Придя к себе в комнату, я нашел мальчишку в длинном сюртуке спящего на полу в ожидании меня. Я разбудил его и велел ему идти спать к себе, но прежде спросил его:
— Есть у вас верховая лошадь?
— Как же-с.
— Так вели-ка завтра пораньше утром оседлать ее и разбуди меня.
— Слушаю-с, я скажу дяде Прохору, чтоб он ее завтра не посылал за водой.
— Так ты мне водовозную хочешь дать? — спросил я, смеясь.
— Другие нейдут. На конюшне много жеребцов, да никто на них не садится. У какие!
— Отчего же их не попробуют оседлать?
— Не знаю-с, барин не желает. Их редко и из конюшни-то выводят, а уж как выпустят, так просто страшно, так вот на дыбы да норовят лягнуть.
Я подивился уменью моего приятеля хозяйничать, окутался в одеяло и погасил свечу. Но комары завели такой концерт в комнате, что спать не было возможности. Я зажег свечу. Задремал я только к утру, изжаленный и окровавленный. Но сон мой был неприятен. Я видел во сне Феклушу, подсыпавшую мне что-то в питье, а потом будто я обвенчался с ней. Я проснулся весь в поту, у постели моей стоял мальчишка, повторяя однообразно:
— Лошадь готова… лошадь готова.
Я оделся и сошел на крыльцо.
Было еще рано. Все небо покрывали серые облака, которые низко и медленно двигались; ветра не было и признаков, накрапывал мелкий дождь. После двухнедельной нестерпимой жары такое утро с отсутствием солнца обрадовало меня, и я с наслаждением вдыхал в себя влажный утренний воздух. Лошадь, подведенная к крыльцу, насмешила меня своей фигурой. Она была очень высока, с толстым животом, с выдавшимися костями; ноги передвигала, как палки. К довершению всего седло на ней было казацкое, так что, сев на нее, я очутился словно на верблюде.
— Извольте левый повод короче держать, а то она на пристяжке иногда ходит, так и кривит голову, — заметил мне кучер Прохор Акимыч с очень развитым туловищем и на коротеньких ножках, с важным лицом, которое почти сплошь было покрыто искрасна-черными волосами.
— Да ходила ли она под верхом?
— Куплена была-с для верху еще покойным барином. Стояла, стояла, а там ее в упряжь пустили, замучили. Теперь хуже всякой скотины ее мыкают. А лошадь добрая, славная такая.
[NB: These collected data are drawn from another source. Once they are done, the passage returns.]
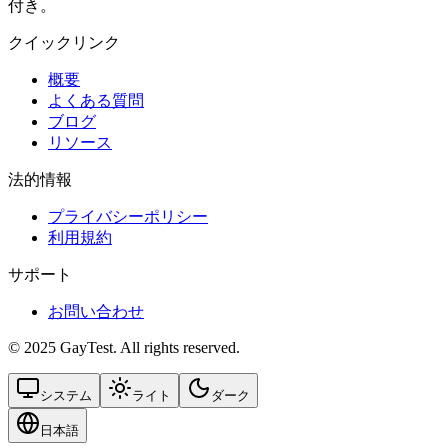
付き。
クイックリンク
概要
よくある質問
ブログ
リソース
法的情報
プライバシーポリシー
利用規約
サポート
お問い合わせ
© 2025 GayTest. All rights reserved.
システム
ライト
ダーク
日本語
И кучер ласково провел рукою по морде лошади. Не успел я выехать за околицу, как меня догнал мальчишка и вручил мне нагайку с наставлением только не бить лошадь по бедрам.
— Почему?
— Неравно как-нибудь зацепите за ногу, так оборони бог, этого она не любит.
— Понесет?
— Нет, брыкаться начнет.
— Да ты скажи лучше все, что за ней водится, я не желаю сломать шею.
— Ничего-с, она смирная! — с усмешкой отвечал мальчишка.
Он говорил правду: несмотря на удары нагайкой, лошадь и не думала прибавить шагу, а плелась нога за ногу. Потеряв терпение, я стал с ожесточением бить ее и шпорить; она поскакала, но такой убийственной рысью, что я чуть не вылетел из седла и до хрипоты кричал: «птру, птру!»